What to work on:
Skip the pictures and give back the rest of the listing exactly.
** Opening Provided data block **
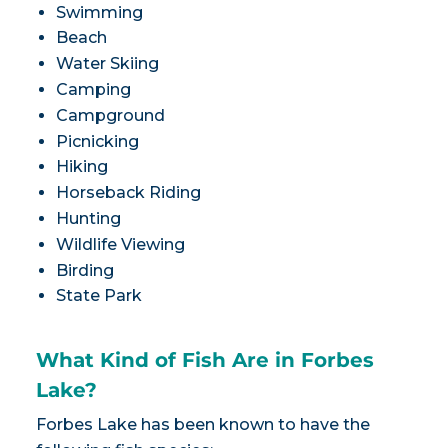
Swimming
Beach
Water Skiing
Camping
Campground
Picnicking
Hiking
Horseback Riding
Hunting
Wildlife Viewing
Birding
State Park
What Kind of Fish Are in Forbes
Lake?
Forbes Lake has been known to have the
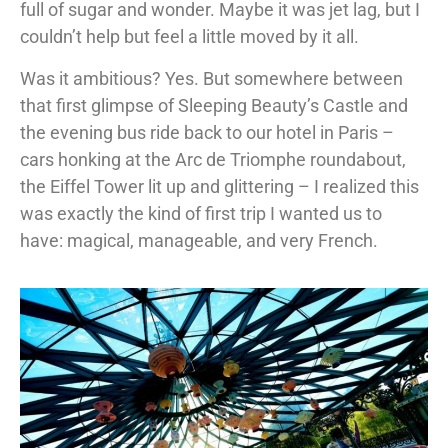
full of sugar and wonder. Maybe it was jet lag, but I
couldn’t help but feel a little moved by it all.
Was it ambitious? Yes. But somewhere between
that first glimpse of Sleeping Beauty’s Castle and
the evening bus ride back to our hotel in Paris –
cars honking at the Arc de Triomphe roundabout,
the Eiffel Tower lit up and glittering – I realized this
was exactly the kind of first trip I wanted us to
have: magical, manageable, and very French.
** Closing Provided data block **
Response area:
Swimming
Beach
Water Skiing
Camping
Campground
Picnicking
Hiking
Horseback Riding
Hunting
Wildlife Viewing
Birding
State Park
What Kind of Fish Are in Forbes
Lake?
Forbes Lake has been known to have the
full of sugar and wonder. Maybe it was jet lag, but I
couldn’t help but feel a little moved by it all.
Was it ambitious? Yes. But somewhere between
that first glimpse of Sleeping Beauty’s Castle and
the evening bus ride back to our hotel in Paris –
cars honking at the Arc de Triomphe roundabout,
the Eiffel Tower lit up and glittering – I realized this
was exactly the kind of first trip I wanted us to
have: magical, manageable, and very French.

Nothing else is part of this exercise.